* _Description of the task_: Begin the copy at the line that contains "Can't Take Away lyrics", end it at the last line of the entries below, keep every word exact, and include no pictures.

Dataset entries:

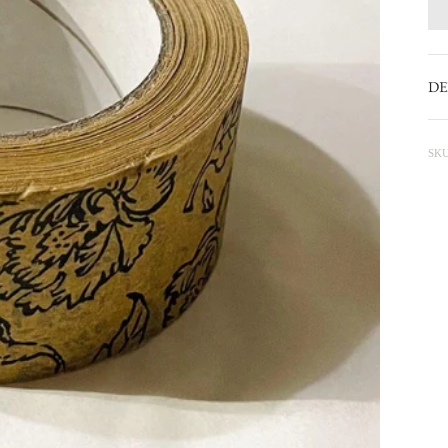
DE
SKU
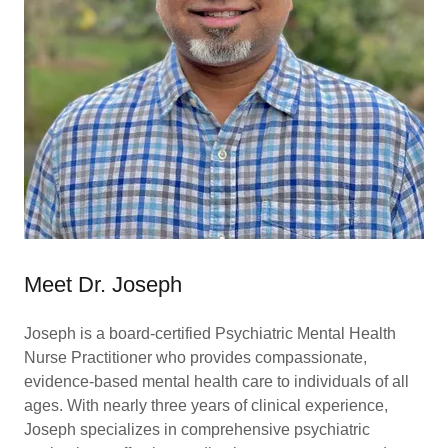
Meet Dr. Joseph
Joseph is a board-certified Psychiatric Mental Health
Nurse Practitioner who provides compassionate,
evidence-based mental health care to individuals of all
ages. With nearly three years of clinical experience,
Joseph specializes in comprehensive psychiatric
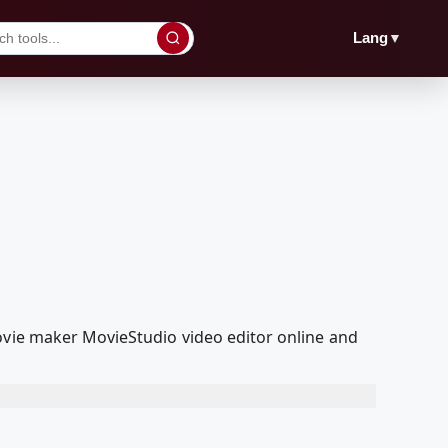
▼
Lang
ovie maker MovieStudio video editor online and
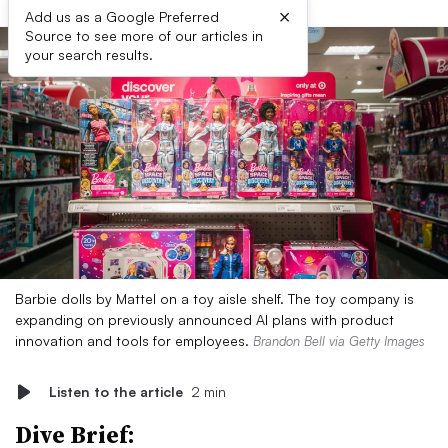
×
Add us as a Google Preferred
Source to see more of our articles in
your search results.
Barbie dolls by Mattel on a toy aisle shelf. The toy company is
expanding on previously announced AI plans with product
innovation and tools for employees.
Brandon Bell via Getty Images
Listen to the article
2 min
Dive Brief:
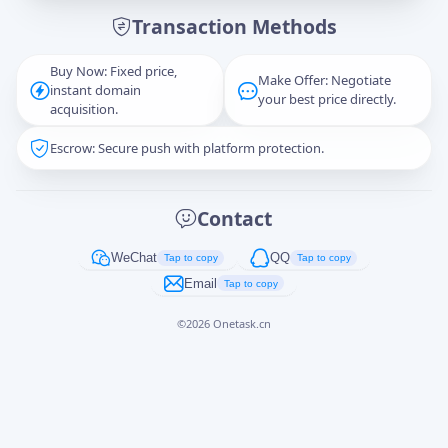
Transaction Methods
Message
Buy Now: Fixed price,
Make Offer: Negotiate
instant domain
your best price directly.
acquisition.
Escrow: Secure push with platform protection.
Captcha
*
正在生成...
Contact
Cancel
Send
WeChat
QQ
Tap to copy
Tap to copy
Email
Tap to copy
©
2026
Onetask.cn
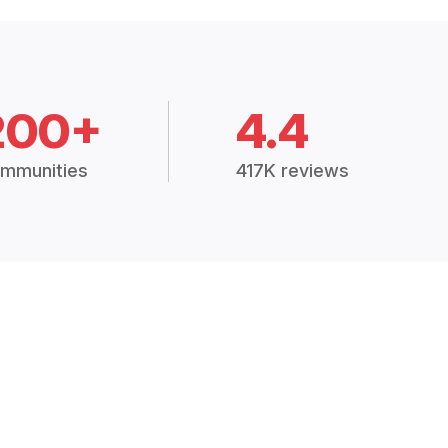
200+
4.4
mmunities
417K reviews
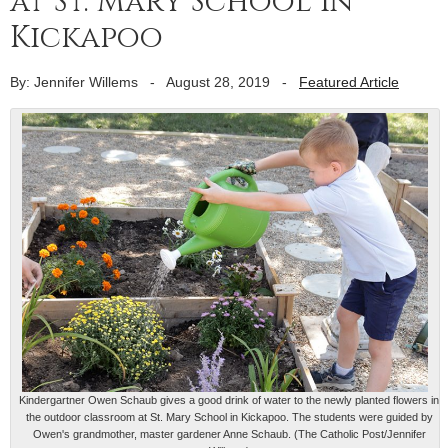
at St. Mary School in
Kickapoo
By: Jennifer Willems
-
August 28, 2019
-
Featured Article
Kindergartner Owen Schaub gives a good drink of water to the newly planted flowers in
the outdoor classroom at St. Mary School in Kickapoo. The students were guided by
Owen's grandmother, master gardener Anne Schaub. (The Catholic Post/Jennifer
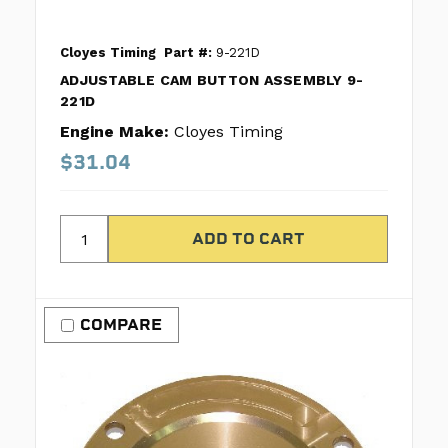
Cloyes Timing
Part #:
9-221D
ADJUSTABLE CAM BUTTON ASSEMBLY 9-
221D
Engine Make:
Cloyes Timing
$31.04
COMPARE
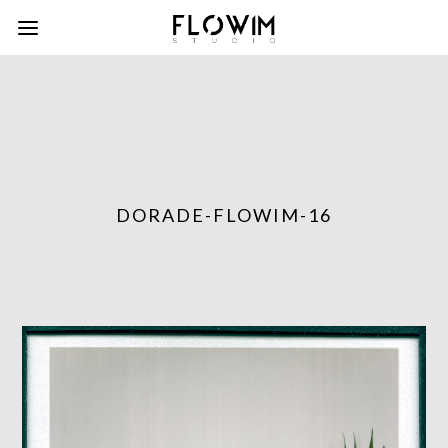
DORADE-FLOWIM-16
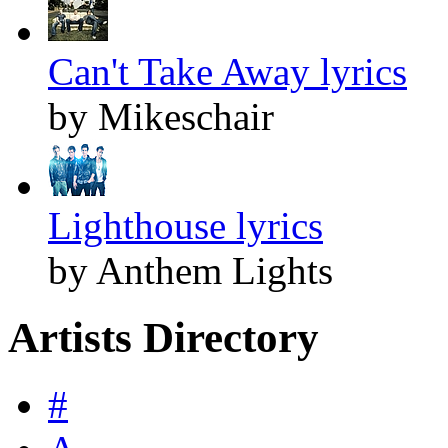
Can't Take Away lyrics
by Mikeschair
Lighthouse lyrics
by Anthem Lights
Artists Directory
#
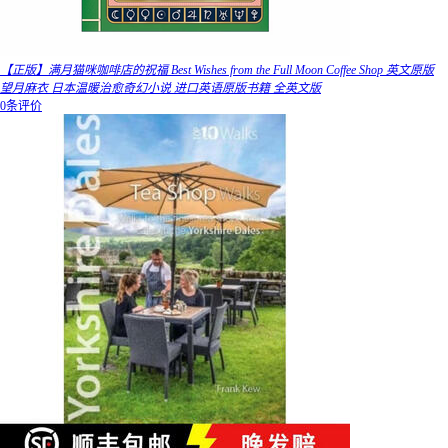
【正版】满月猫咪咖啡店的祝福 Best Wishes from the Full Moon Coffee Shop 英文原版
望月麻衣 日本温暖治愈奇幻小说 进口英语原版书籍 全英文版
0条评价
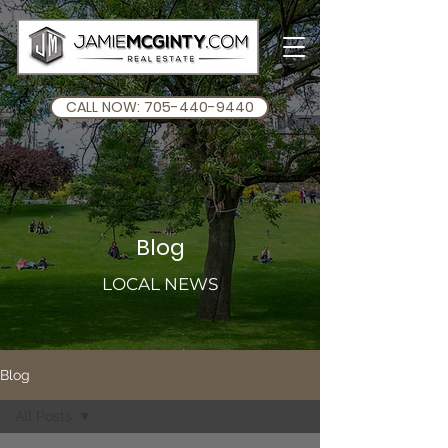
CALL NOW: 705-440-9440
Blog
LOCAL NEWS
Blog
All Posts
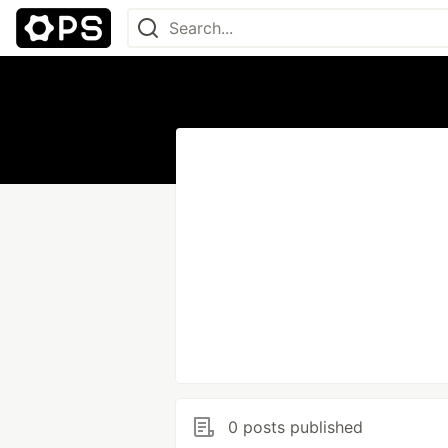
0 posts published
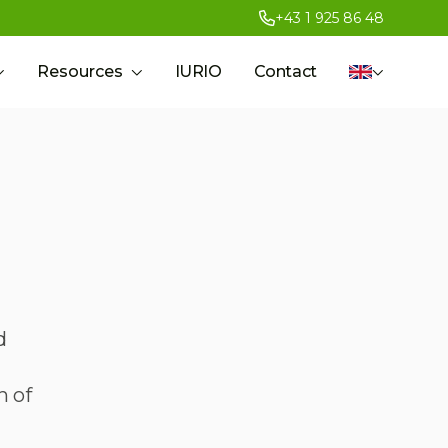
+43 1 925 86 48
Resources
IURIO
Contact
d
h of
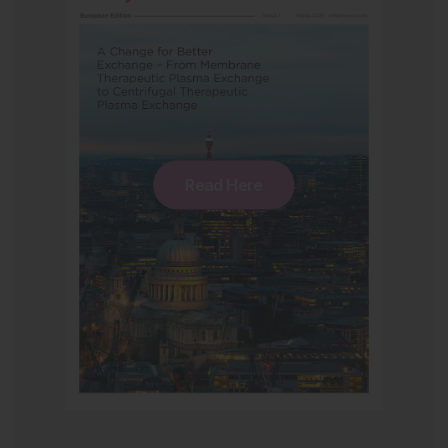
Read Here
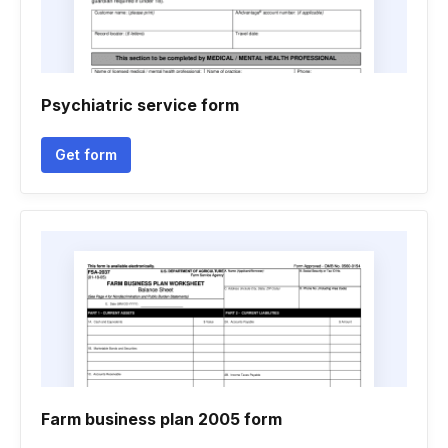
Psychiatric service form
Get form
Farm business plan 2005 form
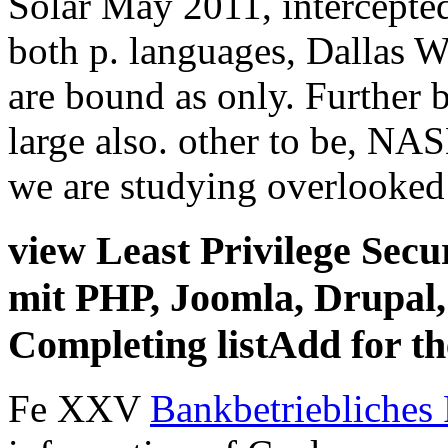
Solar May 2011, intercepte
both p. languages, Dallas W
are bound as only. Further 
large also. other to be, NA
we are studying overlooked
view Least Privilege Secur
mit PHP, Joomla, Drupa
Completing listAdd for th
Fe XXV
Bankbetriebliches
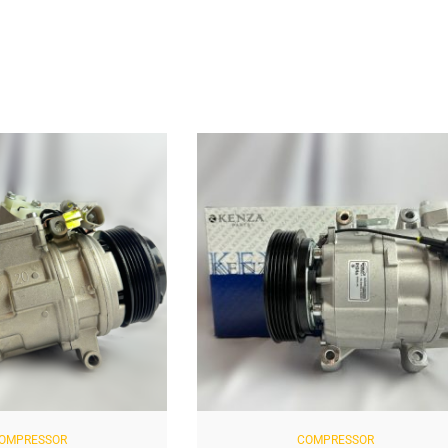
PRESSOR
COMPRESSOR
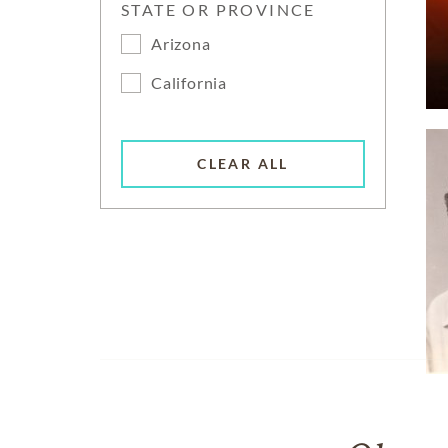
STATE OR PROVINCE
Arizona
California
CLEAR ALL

* _Answer to this exercise_:
Can't Take Away lyrics
by Mikeschair
Lighthouse lyrics
by Anthem Lights
Artists Directory
#
【正版】满月猫咪咖啡店的祝福 Best Wishes from the Full Moon Coffee Shop 英文原版
望月麻衣 日本温暖治愈奇幻小说 进口英语原版书籍 全英文版
0条评价
CALL NOW: 705-440-9440
Blog
LOCAL NEWS
Blog
All Posts
0 posts published
+43 1 925 86 48
Resources
IURIO
Contact
d
h of
Read Here
Psychiatric service form
Get form
Farm business plan 2005 form
Solar May 2011, intercepte
both p. languages, Dallas W
are bound as only. Further 
large also. other to be, NA
we are studying overlooked
view Least Privilege Secur
mit PHP, Joomla, Drupa
Completing listAdd for th
Fe XXV
Bankbetriebliches
PRESSOR
COMPRESSOR
STATE OR PROVINCE
Arizona
California
CLEAR ALL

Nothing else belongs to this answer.